Mobile Banking is a very useful tool for your business. By using common sense, it can also be a safe and secure part of your daily operations.
Beware of Social Engineering
"Social Engineering" is any method of theft that manipulates human nature in order to gain access to your online financial accounts. No business is immune to the risks of Social Engineering attacks, and thieves will go to great lengths to lower your guard. Here are a few ways you can protect yourself from thieves using Social Engineering techniques:
- Don't allow unfamiliar visitors into any area with network access. Thieves often pose as vendors, service providers or even firefighters conducting an inspection, in order to gain physical access to your network. It only takes a few seconds for them to plug in a thumb drive that installs keystroke logging software. Legitimate technicians or officers will have I.D. beyond a logo shirt or uniform to back up their claim, and should be verified independently.
- Be cautious about letting visitors use a workstation or plug into your network. A request to "check my email" or "download that sales brochure" might seem innocent enough. But, this is a favorite tactic of Social Engineers to gain access to your network and leave monitoring software or hardware behind.

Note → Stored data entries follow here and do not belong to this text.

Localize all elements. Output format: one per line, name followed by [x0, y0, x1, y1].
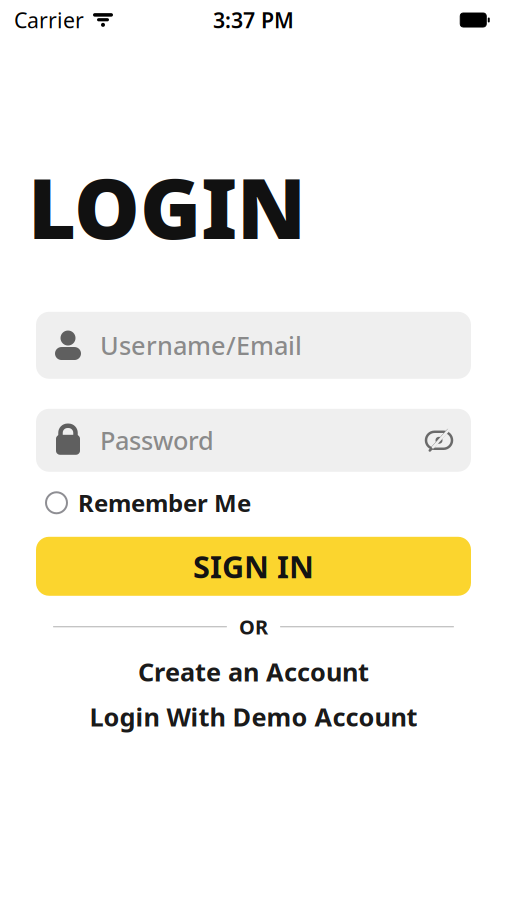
button[interactable]: Remember Me	[46, 486, 471, 520]
staticText: Create an Account	[138, 655, 369, 689]
staticText: Login With Demo Account	[90, 700, 418, 734]
button[interactable]: Create an Account	[36, 655, 471, 689]
staticText: Carrier	[14, 6, 84, 34]
button[interactable]: Show password	[407, 420, 471, 460]
staticText: SIGN IN	[193, 546, 314, 587]
button[interactable]: Login With Demo Account	[36, 700, 471, 734]
staticText: Password	[100, 424, 214, 457]
staticText: Username/Email	[100, 328, 302, 362]
button[interactable]: Username/Email	[36, 312, 471, 379]
staticText: Remember Me	[78, 487, 251, 519]
staticText: 3:37 PM	[213, 6, 294, 34]
staticText: LOGIN	[28, 152, 306, 262]
staticText: OR	[239, 614, 268, 640]
button[interactable]: SIGN IN	[36, 537, 471, 596]
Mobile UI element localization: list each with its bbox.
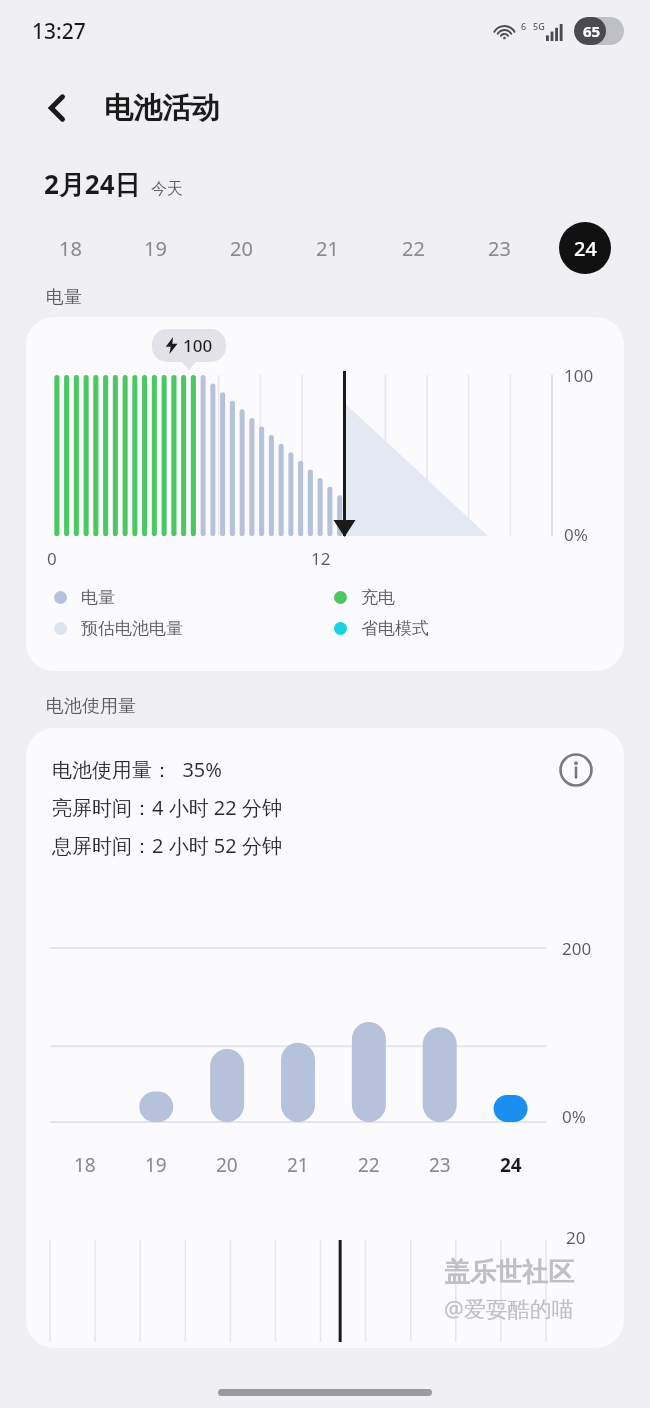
button[interactable]: 20 (198, 220, 284, 276)
staticText: 电池使用量： 35% (52, 756, 222, 783)
staticText: 电量 (46, 286, 82, 309)
button[interactable]: 返回 (34, 84, 82, 132)
staticText: 21 (287, 1152, 309, 1178)
button[interactable]: 21 (284, 220, 370, 276)
staticText: 23 (488, 235, 511, 262)
staticText: 2月24日 (44, 166, 141, 202)
staticText: 12 (311, 547, 331, 570)
staticText: 21 (316, 235, 339, 262)
button[interactable]: 19 (113, 220, 198, 276)
button[interactable]: 信息 (552, 746, 600, 794)
staticText: 0% (562, 1105, 586, 1128)
staticText: 100 (564, 364, 594, 387)
staticText: 盖乐世社区 (444, 1256, 574, 1289)
staticText: 电量 (81, 587, 115, 608)
staticText: 22 (402, 235, 425, 262)
staticText: 0% (564, 523, 588, 546)
staticText: 23 (429, 1152, 451, 1178)
button[interactable]: 18 (28, 220, 113, 276)
staticText: 充电 (361, 587, 395, 608)
button[interactable]: 23 (456, 220, 542, 276)
staticText: 20 (216, 1152, 238, 1178)
staticText: 电池活动 (104, 90, 220, 127)
staticText: 0 (47, 547, 57, 570)
staticText: 200 (562, 937, 592, 960)
staticText: 22 (358, 1152, 380, 1178)
staticText: 电池使用量 (46, 695, 136, 718)
staticText: @爱耍酷的喵 (444, 1293, 574, 1323)
staticText: 24 (500, 1152, 522, 1178)
button[interactable]: 电池使用量： 35% (26, 728, 624, 1348)
staticText: 5G (533, 20, 545, 32)
staticText: 18 (59, 235, 82, 262)
staticText: 省电模式 (361, 618, 429, 639)
staticText: 100 (183, 334, 213, 357)
staticText: 亮屏时间：4 小时 22 分钟 (52, 794, 282, 821)
button[interactable]: 100 (26, 317, 624, 671)
staticText: 13:27 (32, 17, 86, 46)
staticText: 18 (74, 1152, 96, 1178)
staticText: 6 (521, 20, 527, 32)
staticText: 24 (574, 235, 597, 262)
button[interactable]: 24 (542, 220, 628, 276)
staticText: 19 (144, 235, 167, 262)
staticText: 今天 (151, 179, 183, 199)
staticText: 19 (145, 1152, 167, 1178)
staticText: 预估电池电量 (81, 618, 183, 639)
staticText: 息屏时间：2 小时 52 分钟 (52, 832, 282, 859)
staticText: 65 (583, 21, 601, 41)
staticText: 20 (566, 1226, 586, 1249)
staticText: 20 (230, 235, 253, 262)
button[interactable]: 22 (370, 220, 456, 276)
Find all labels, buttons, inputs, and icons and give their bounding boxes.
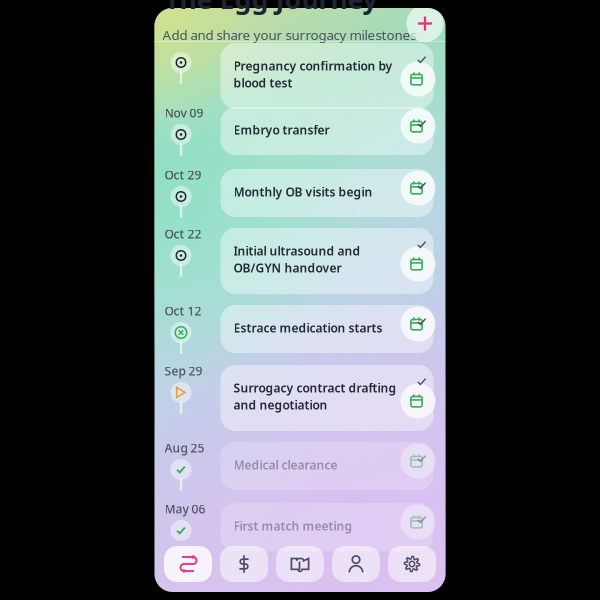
button[interactable]: Schedule	[400, 108, 436, 144]
button[interactable]: Schedule	[400, 246, 436, 282]
staticText: Medical clearance	[234, 457, 338, 473]
button[interactable]: Schedule	[400, 306, 436, 342]
button[interactable]: Budget	[220, 546, 268, 582]
staticText: Monthly OB visits begin	[234, 184, 372, 200]
staticText: Embryo transfer	[234, 122, 330, 138]
staticText: blood test	[234, 75, 292, 91]
staticText: Oct 22	[164, 226, 202, 242]
button[interactable]: Embryo transfer	[220, 107, 434, 155]
button[interactable]: Pregnancy confirmation by	[220, 43, 434, 109]
button[interactable]: Profile	[332, 546, 380, 582]
button[interactable]: Journey	[164, 546, 212, 582]
staticText: Initial ultrasound and	[234, 243, 360, 259]
staticText: Pregnancy confirmation by	[234, 58, 392, 74]
button[interactable]: First match meeting	[220, 503, 434, 551]
staticText: May 06	[164, 501, 206, 517]
staticText: Estrace medication starts	[234, 320, 382, 336]
staticText: Sep 29	[164, 363, 202, 379]
button[interactable]: Settings	[388, 546, 436, 582]
button[interactable]: Schedule	[400, 384, 436, 418]
staticText: Nov 09	[164, 105, 204, 121]
staticText: OB/GYN handover	[234, 260, 342, 276]
button[interactable]: Schedule	[400, 62, 436, 96]
button[interactable]: Schedule	[400, 170, 436, 206]
staticText: Oct 29	[164, 167, 202, 183]
button[interactable]: Estrace medication starts	[220, 305, 434, 353]
staticText: Aug 25	[164, 440, 204, 456]
button[interactable]: Surrogacy contract drafting	[220, 365, 434, 431]
button[interactable]: Monthly OB visits begin	[220, 169, 434, 217]
staticText: The Egg Journey	[164, 0, 378, 16]
button[interactable]: Guide	[276, 546, 324, 582]
button[interactable]: Schedule	[400, 444, 436, 478]
button[interactable]: Medical clearance	[220, 442, 434, 490]
staticText: Add and share your surrogacy milestones	[162, 26, 416, 44]
staticText: Oct 12	[164, 303, 202, 319]
button[interactable]: Initial ultrasound and	[220, 228, 434, 294]
button[interactable]: Add milestone	[406, 5, 444, 42]
staticText: First match meeting	[234, 518, 352, 534]
button[interactable]: Schedule	[400, 504, 436, 540]
staticText: Surrogacy contract drafting	[234, 380, 396, 396]
staticText: and negotiation	[234, 397, 328, 413]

- Control access to your facility. Whatever type of business you are in, there should be barriers between public and private back office areas. Doors leading into back offices from public areas should be locked. Doors to outdoor smoking areas should be locked. Visitors to back office areas should always be accompanied by a trusted employee.
- Don't assume that an unsolicited phone call or email is actually from a trusted source. Thieves can research your business relationships or donations, then pose as a vendor or charity you trust. They can even pose as another company employee needing help. Again, verify before providing any confidential information.
- Remember, unexpected email attachments should be treated with great caution. Common and popular files like PDFs, JPGs and spreadsheets can provide a platform for installing viruses or keystroke-logging malware on your computer. If you aren't certain the file came from a legitimate business, charity or person, don't open it without verifying. Call them and ask if they sent an email with an attachment.
- Verify, verify, verify. If you receive a phone call or email claiming there is a problem with a bank account, credit card account or any other network or finance related account, hang up the phone or delete the email and check those accounts directly through normal access channels.
The best way to avoid Social Engineering schemes is to be cautious about any unknown visitor, and any request for money, passwords, account numbers or other confidential information – no matter where it seems to be coming from.
Helping you protect the security of information held by your company is as important to us as it is to you. Let's work together to protect it.